The cautious approach is understandable, considering, for one, the real-life example of China, the country that has embraced pervasive facial recognition technology, which makes the rest of the world uneasy about the potential uses of AI and big data. However, taking the cautiousness too far can also cause harm.

The result of this legislation mainly is that the French will have less information on the way their own judicial system works, people will have access to fewer tools to help them and it might even reduce access to justice at a later point.

Supporters of the new amendment claim that there is no real harm, since analytics can still be carried out without using judge information. From the text of the law, this is admittedly true, however, conducting serious and detailed analysis or prediction of judicial behaviour requires taking into account the individual differences among judges, which can be substantial. This essentially means that the analysis without the judges’ information is vastly inaccurate and most likely completely pointless.

Another consequence of the legislation, from a less human rights and more economic point of view, that with the ban and the serious criminal penalty, startups and researchers will likely to leave this field behind and turn to areas where they won’t need to be watching their every step and worry about accidentally crossing over to dangerous territory and carry out analysis that may land them in jail for a long time. For what? The protection of the judge’s’ personal data? Information that is publicly available? Not to mention that bigger companies might chose different jurisdictions in the course of their commercial activities where analyses are possible so that they can go to court more efficient, which will mean a significant financial burden to the economically weaker parties. The result of these potential outcomes, with being even less information available, can cause harm to the general public.

Various reasons for the amendment have been shared and brought to surface, starting from the general need for anonymity. It seems that this is the most supported thought of reasoning amongst those in favour of the new law: the protection of the privacy of the judges. Basically, the judges did not want the pattern of their decisions – now relatively easy to model – to be potentially open for all to see.

The possible reason can also be a fear of economic nature: public access to this processed data may reduce the need for lawyers. And of course, there is the fear of bias: that the human-generated data used to train machine learning algorithms can be easily tainted by racism, sexism, or other biases. It may even be that AI could deepen or create wealth inequalities in the legal system. Already, access to legal services – and access to justice – in a lot of cases is dependent upon the ability to pay: money buys better, higher-quality legal representation. With only the rich being able to buy the latest software, AI could strengthen this phenomenon.
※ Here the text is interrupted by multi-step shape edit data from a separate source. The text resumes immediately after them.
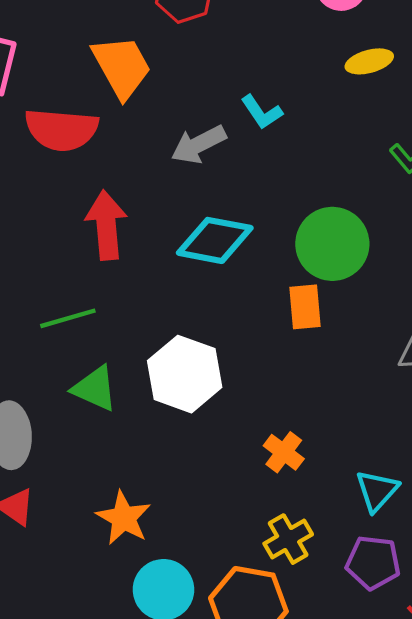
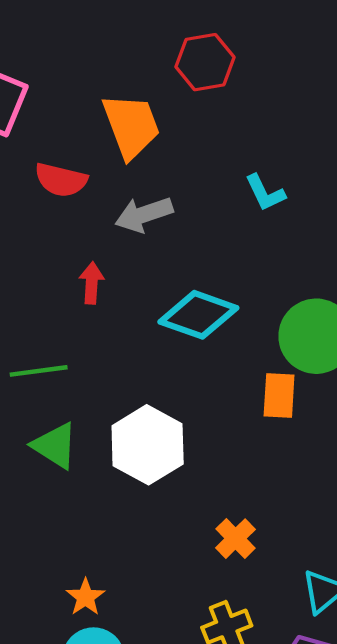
red semicircle: (61, 130) -> (61, 180), size x0.7
gray arrow: (199, 144) -> (144, 214), moved
red arrow: (106, 225) -> (92, 283), size x0.6
orange star: (124, 518) -> (85, 597), moved, size x0.7

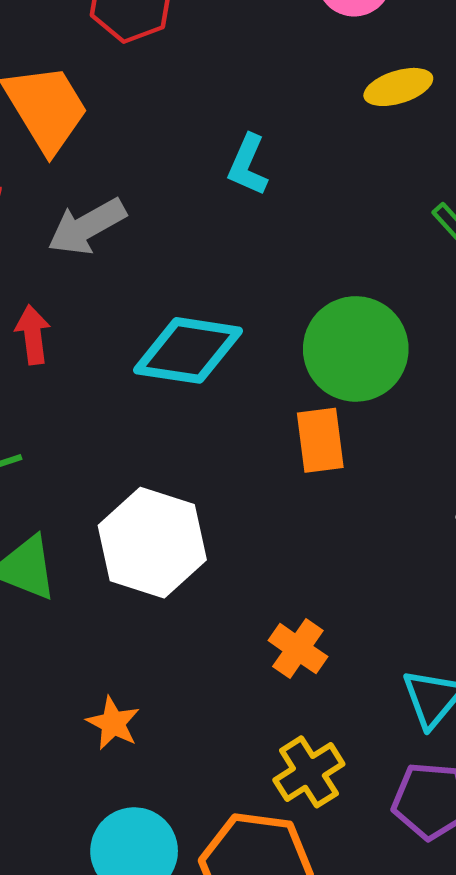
cyan L-shape: (265, 193) -> (248, 165), turned 60
orange star: (85, 597) -> (113, 723), moved

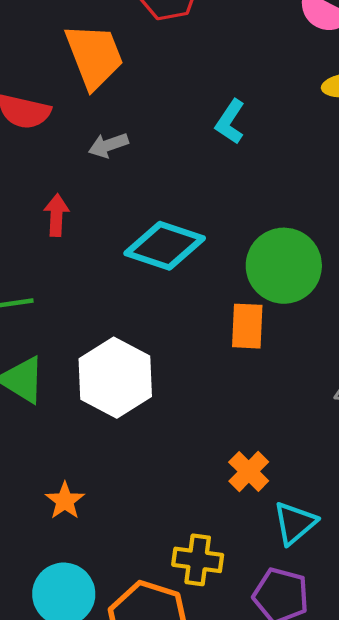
gray arrow: (87, 227) -> (108, 145), size x0.7
orange cross: (298, 649) -> (249, 471), moved
yellow cross: (309, 772) -> (198, 560), turned 30

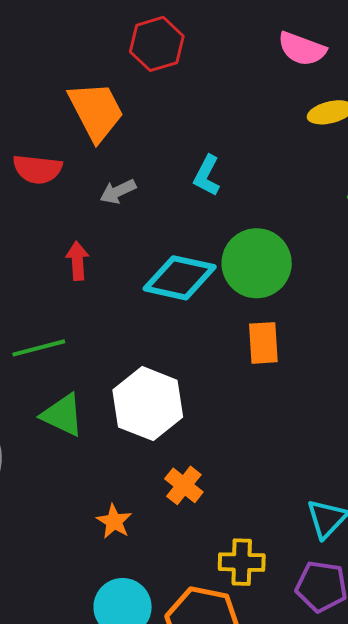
cyan L-shape: (230, 122) -> (207, 176), moved
green circle: (284, 266) -> (257, 263), moved
orange cross: (249, 471) -> (184, 485), moved

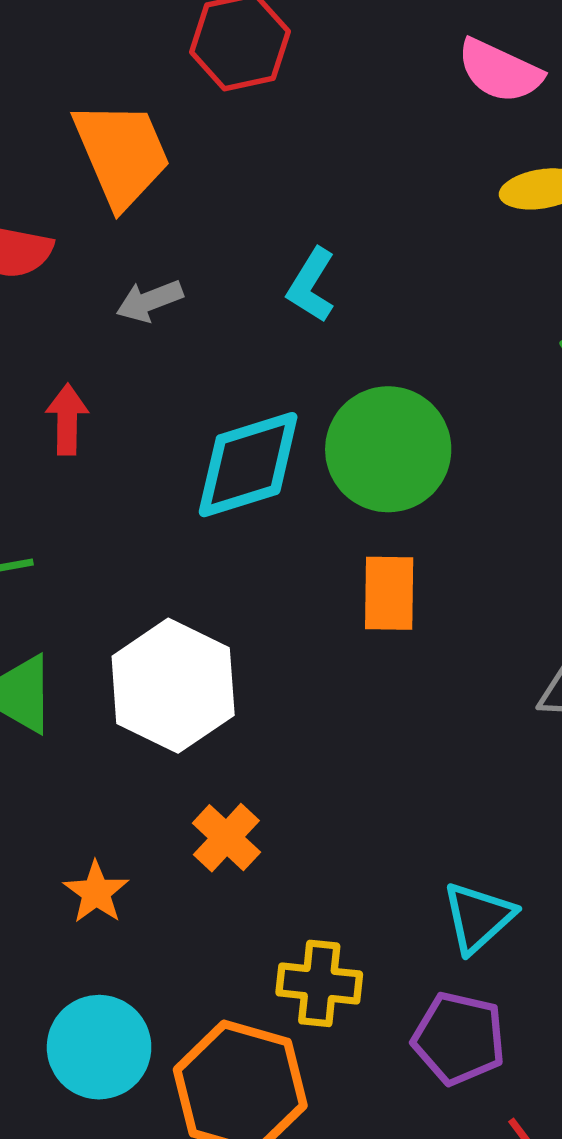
cyan diamond: (180, 278) -> (248, 465), turned -34

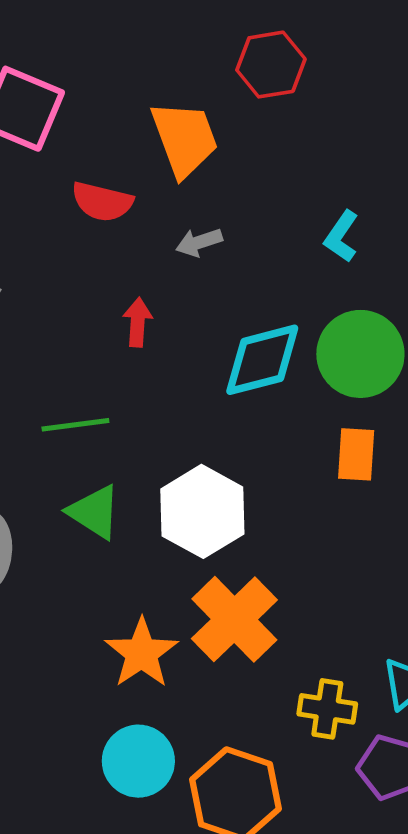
cyan L-shape: (311, 285) -> (341, 236), moved
orange cross: (226, 838) -> (234, 619), size x1.8
orange star: (96, 892) -> (142, 653), size x1.6
yellow cross: (319, 983) -> (327, 709), moved

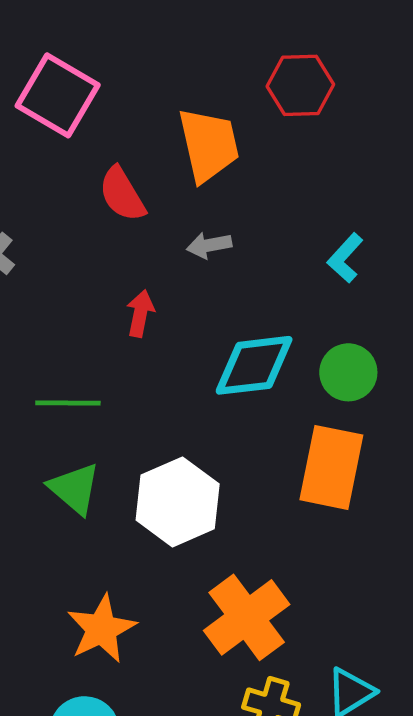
red semicircle: (102, 202) -> (122, 194), turned 38
green circle: (360, 354) -> (348, 372), size x0.7
orange rectangle: (356, 454) -> (331, 467), size x1.6
orange cross: (234, 619) -> (247, 617), moved

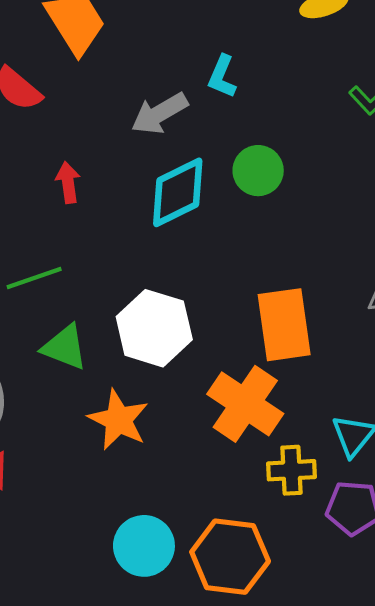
gray arrow: (209, 245) -> (159, 113), moved, size x1.5
orange rectangle: (331, 467) -> (284, 325), moved
orange star: (101, 629) -> (118, 420), moved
While this last one might seem like a justifiable reason at first glance, a ban on judicial analysis is most likely not the solution for the problem, as it eliminates not only the bad but all the good as well.

First and foremost, it is most likely illegal: both the French Constitution and the European Convention on Human Rights protect freedom of speech, as a fundamental human right, which this new law restricts. Since it is not an absolute right, freedom of speech can be restricted, but subject to numerous conditions, which in this case are most likely not present.

Secondly: it is also particularly illogical. The cases, which such analysis would use, are publicly available information. If it is already in the public domain, anyone should have the right to analyse given data and show or reveal the outcome of such analysis.

Lastly, from a practical perspective, if used well, AI tools could actually help expand access to courts, justice and legal advice, which are now too often only available to the wealthy.

All in all, the distressing fact is this: a government and its justice system have decided to criminalize revealing information on how judges think of certain legal issues in statistical and comparative analysis. Let’s hope the rest of the world will not follow.